In a world where eyes is either brown or green and gender is either male or female, these two criteria would return the following:

FEMALE & BROWN EYES

  • female + brown eyes
  • intersection of all females and all people with brown eyes

FEMALE | BROWN EYES

  • female + brown eyes
  • female + green eyes
  • male + brown eyes
  • all females in the dataset and all people with brown eyes

Note that in plain English we say “females AND people with brown eyes” when we are combining groups, using the OR operator to create a union of groups.

A good way to keep the logic straight is to add the term “ONLY” to the front of each plain English group descriptor. “ONLY females in the dataset AND ONLY people with brown eyes”.

Also pay attention to the order of operations when applying the NOT operator ! to logical statements. The operator flips each TRUE to a FALSE in a logical vector, and vice-versa each FALSE to TRUE. It creates a compliment set, which is anything not in the current group.

Consider these two cases:

! ( FEMALE & BROWN EYES )

  • female + green eyes
  • male + brown eyes
  • male + green eyes
  • the values of brown-eyed girls become FALSE, and everything else is TRUE or part of the new group

! FEMALE & BROWN EYES

  • male + brown eyes
  • first identify NOT females (all males in the data), then intersect that group with brown eyes

Note that the NOT operator is not equivalent to what some people might consider an OPPOSITE operation. The compliment group of brown-eyed girls is not green-eyed boys! That would be written:

! FEMALE & ! BROWN EYES

If you pay attention to the order of operations, just like mathematical operators, it will help you avoid making errors.



How to Submit

Use the following instructions to submit your assignment, which may vary depending on your course’s platform.


Knitting to HTML

When you have completed your assignment, click the “Knit” button to render your .RMD file into a .HTML report.


Special Instructions

Perform the following depending on your course’s platform:

  • Canvas: Upload both your .RMD and .HTML files to the appropriate link
  • Blackboard or iCollege: Compress your .RMD and .HTML files in a .ZIP file and upload to the appropriate link

.HTML files are preferred but not allowed by all platforms.


Before You Submit

Remember to ensure the following before submitting your assignment.

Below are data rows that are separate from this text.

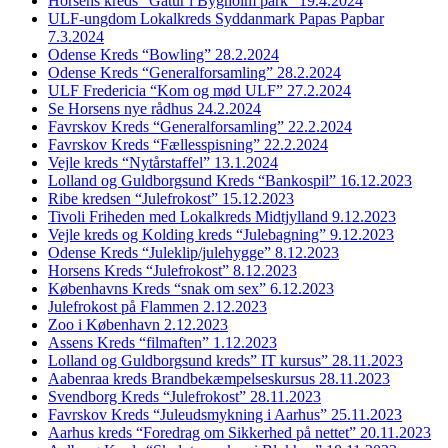
Horsens kreds “Gåtur i Bygholm park” 19.4.2024
ULF-ungdom Lokalkreds Syddanmark Papas Papbar
7.3.2024
Odense Kreds “Bowling” 28.2.2024
Odense Kreds “Generalforsamling” 28.2.2024
ULF Fredericia “Kom og mød ULF” 27.2.2024
Se Horsens nye rådhus 24.2.2024
Favrskov Kreds “Generalforsamling” 22.2.2024
Favrskov Kreds “Fællesspisning” 22.2.2024
Vejle kreds “Nytårstaffel” 13.1.2024
Lolland og Guldborgsund Kreds “Bankospil” 16.12.2023
Ribe kredsen “Julefrokost” 15.12.2023
Tivoli Friheden med Lokalkreds Midtjylland 9.12.2023
Vejle kreds og Kolding kreds “Julebagning” 9.12.2023
Odense Kreds “Juleklip/julehygge” 8.12.2023
Horsens Kreds “Julefrokost” 8.12.2023
Københavns Kreds “snak om sex” 6.12.2023
Julefrokost på Flammen 2.12.2023
Zoo i København 2.12.2023
Assens Kreds “filmaften” 1.12.2023
Lolland og Guldborgsund kreds” IT kursus” 28.11.2023
Aabenraa kreds Brandbekæmpelseskursus 28.11.2023
Svendborg Kreds “Julefrokost” 28.11.2023
Favrskov Kreds “Juleudsmykning i Aarhus” 25.11.2023
Aarhus kreds “Foredrag om Sikkerhed på nettet” 20.11.2023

  1. Name your files using this format: Lab-##-LastName.rmd and Lab-##-LastName.html
  2. Show both the solution for your code and write out your answers in the body text
  3. Do not show excessive output; truncate your output, e.g. with function head()
  4. Follow appropriate styling conventions, e.g. spaces after commas, etc.
  5. Above all, ensure that your conventions are consistent

See Google’s R Style Guide for examples of common conventions.



Common Knitting Issues

.RMD files are knit into .HTML and other formats procedural, or line-by-line.

  • An error in code when knitting will halt the process; error messages will tell you the specific line with the error
  • Certain functions like install.packages() or setwd() are bound to cause errors in knitting
  • Altering a dataset or variable in one chunk will affect their use in all later chunks
  • If an object is “not found”, make sure it was created or loaded with library() in a previous chunk

If All Else Fails: If you cannot determine and fix the errors in a code chunk that’s preventing you from knitting your document, add eval = FALSE inside the brackets of {r} at the beginning of a chunk to ensure that R does not attempt to evaluate it, that is: {r eval = FALSE}. This will prevent an erroneous chunk of code from halting the knitting process.